Selvin Sagastume

Personal information
- Full name: Selvin Saúl Sagastume Morales
- Date of birth: 23 November 2007 (age 17)
- Place of birth: Nueva Concepción, Escuintla, Guatemala
- Position(s): Midfielder

Team information
- Current team: Antigua
- Number: 54

Youth career
- 2016-2022: Nueva Concepción

Senior career*
- Years: Team / Apps / (Gls)
- 2022: Nueva Concepción / 6 / (0)
- 2022–: Antigua / 7 / (1)

International career^{‡}
- 2023: Guatemala U17 / 6 / (2)
- 2024: Guatemala U18 / 4 / (1)
- 2024–: Guatemala U20 / 12 / (6)

= Selvin Sagastume =

Guatemalan footballer (born 2007)

Selvin Saúl Sagastume Morales (born 23 November 2007) is a Guatemalan professional footballer who plays as a midfielder for Liga Guate club Antigua.

==Club career==
Starting off with the academy, Sagastume began his senior career with Deportivo Nueva Concepción. At just 13 years of age, he became one of the clubs youngest players to debut in a professional match.

==International career==

===Youth career===
Being considered one of Guatemala’s best youth prospects, Sagastume was noticed and called up by the Guatemala national under-17 football team, Marvin Cabrera ahead of the 2023 CONCACAF U-17 Championship. At the tournament, he would score his first goal for the national under-17 team against Curaçao in a 8–3 win. Later on, in the Round of 16, he would score his second goal in a 2–1 win against Jamaica.
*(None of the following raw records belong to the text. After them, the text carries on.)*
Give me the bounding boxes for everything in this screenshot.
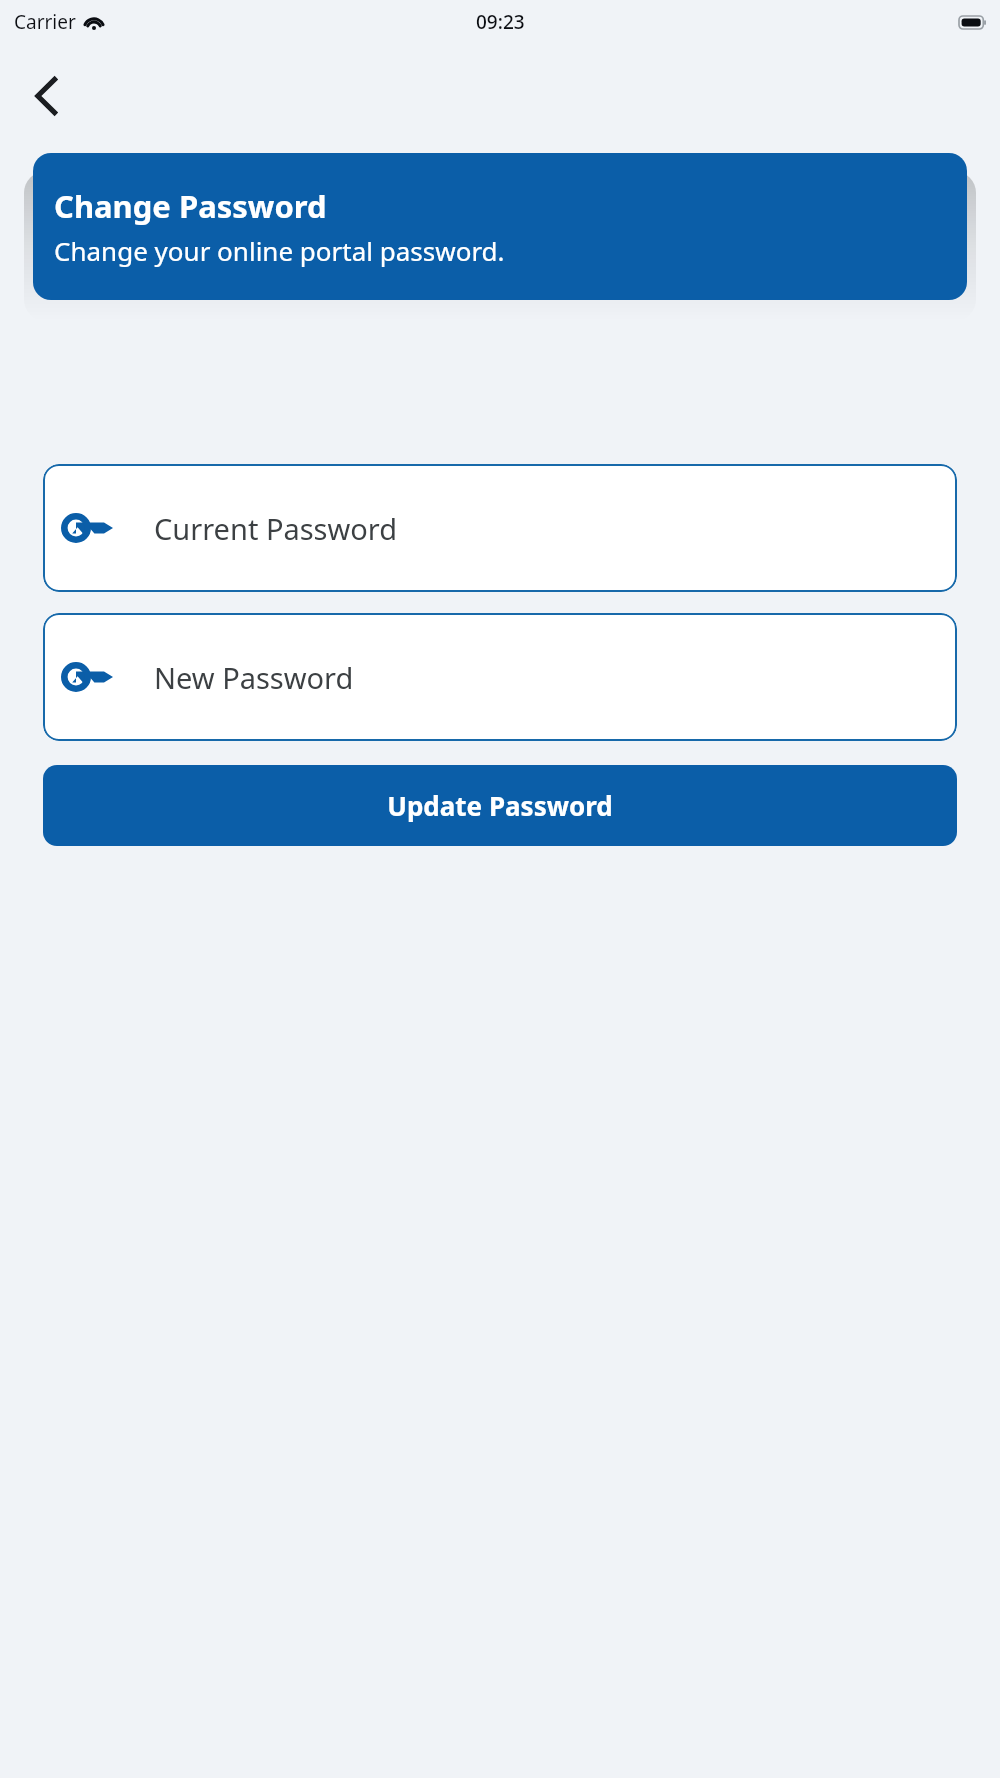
staticText: Update Password xyxy=(387,788,613,823)
staticText: Change your online portal password. xyxy=(54,233,505,268)
button[interactable]: New Password xyxy=(43,613,957,741)
button[interactable]: Current Password xyxy=(43,464,957,592)
button[interactable]: Change Password xyxy=(33,153,967,300)
staticText: Change Password xyxy=(54,185,327,227)
staticText: Current Password xyxy=(154,509,398,548)
button[interactable]: Back xyxy=(20,68,76,124)
button[interactable]: Update Password xyxy=(43,765,957,846)
staticText: 09:23 xyxy=(476,9,525,35)
staticText: Carrier xyxy=(14,9,76,35)
staticText: New Password xyxy=(154,658,354,697)
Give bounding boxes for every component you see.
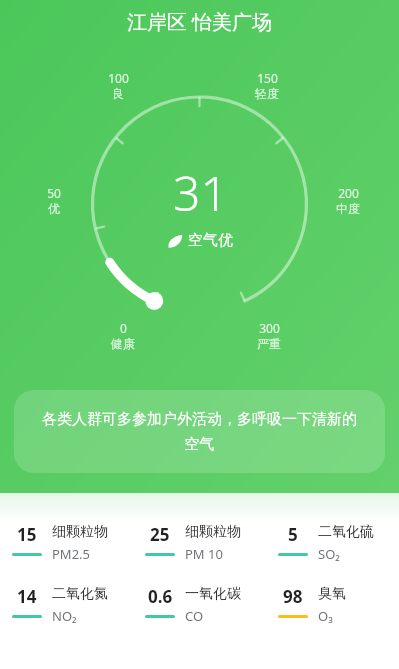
staticText: PM2.5 [52,545,91,563]
staticText: 二氧化氮 [52,585,108,603]
staticText: 二氧化硫 [318,523,374,541]
staticText: 优 [48,201,60,216]
button[interactable]: 98 [266,585,399,625]
staticText: 25 [150,523,170,546]
staticText: 300 [259,320,280,336]
staticText: 200 [338,185,359,201]
staticText: 一氧化碳 [185,585,241,603]
button[interactable]: 14 [0,585,133,625]
staticText: CO [185,607,204,625]
staticText: 臭氧 [318,585,346,603]
staticText: NO₂ [52,607,77,625]
staticText: 轻度 [255,86,279,101]
staticText: 严重 [257,336,281,351]
staticText: 100 [108,70,129,86]
staticText: 14 [17,585,37,608]
staticText: 5 [288,523,298,546]
button[interactable]: 25 [133,523,266,563]
staticText: 0 [120,320,127,336]
staticText: PM 10 [185,545,223,563]
staticText: 空气优 [188,231,233,250]
staticText: 细颗粒物 [185,523,241,541]
staticText: 98 [283,585,303,608]
staticText: 良 [112,86,124,101]
button[interactable]: 15 [0,523,133,563]
button[interactable]: 0.6 [133,585,266,625]
staticText: 15 [17,523,37,546]
staticText: 31 [173,160,228,225]
staticText: 50 [47,185,61,201]
staticText: 0.6 [148,585,173,608]
staticText: 各类人群可多参加户外活动，多呼吸一下清新的空气 [36,410,363,453]
staticText: 健康 [111,336,135,351]
staticText: 细颗粒物 [52,523,108,541]
button[interactable]: 江岸区 怡美广场 [0,8,399,35]
button[interactable]: 各类人群可多参加户外活动，多呼吸一下清新的空气 [14,390,385,473]
staticText: SO₂ [318,545,340,563]
staticText: O₃ [318,607,333,625]
button[interactable]: 5 [266,523,399,563]
staticText: 150 [257,70,278,86]
staticText: 中度 [336,201,360,216]
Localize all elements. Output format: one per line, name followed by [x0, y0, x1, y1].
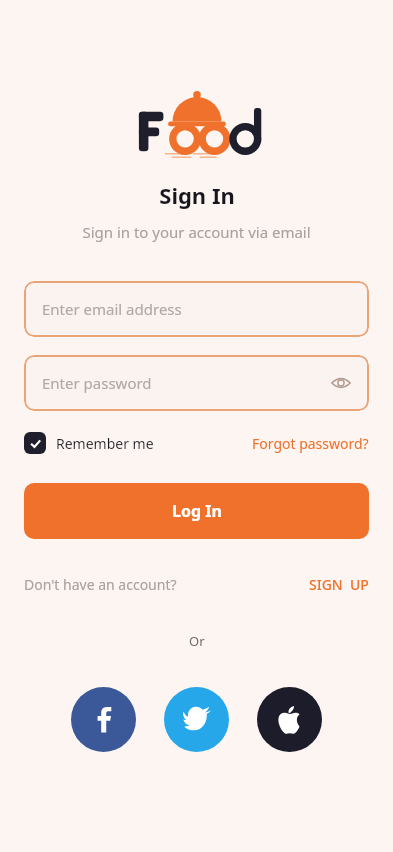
- staticText: Sign In: [159, 180, 235, 210]
- staticText: Enter email address: [42, 299, 182, 319]
- staticText: Log In: [172, 500, 222, 522]
- staticText: Sign in to your account via email: [82, 222, 311, 242]
- button[interactable]: Sign in with Facebook: [71, 687, 136, 752]
- other: Show password: [331, 373, 351, 393]
- staticText: Remember me: [56, 434, 154, 453]
- button[interactable]: Enter password: [24, 355, 369, 411]
- button[interactable]: Sign in with Apple: [257, 687, 322, 752]
- staticText: SIGN UP: [309, 575, 369, 594]
- button[interactable]: Forgot password?: [252, 434, 369, 453]
- staticText: Or: [189, 632, 205, 650]
- button[interactable]: Sign in with Twitter: [164, 687, 229, 752]
- button[interactable]: Enter email address: [24, 281, 369, 337]
- button[interactable]: SIGN UP: [309, 575, 369, 594]
- button[interactable]: Log In: [24, 483, 369, 539]
- button[interactable]: Remember me: [24, 432, 154, 454]
- staticText: Enter password: [42, 373, 152, 393]
- staticText: Forgot password?: [252, 434, 369, 453]
- staticText: Don't have an account?: [24, 575, 177, 594]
Guatemala would later lose 5–3 in the quarter-finals against the United States.

In 2024, Sagastume was called up to represent the Guatemala national-under 18 team at the UEFA Friendship Tournament, a friendly tournament for U18 national teams. He would score in the debut game of the tournament in a 2–2 (5–3 win on penalties) against Ecuador. Guatemala finished the tournament in fifth place.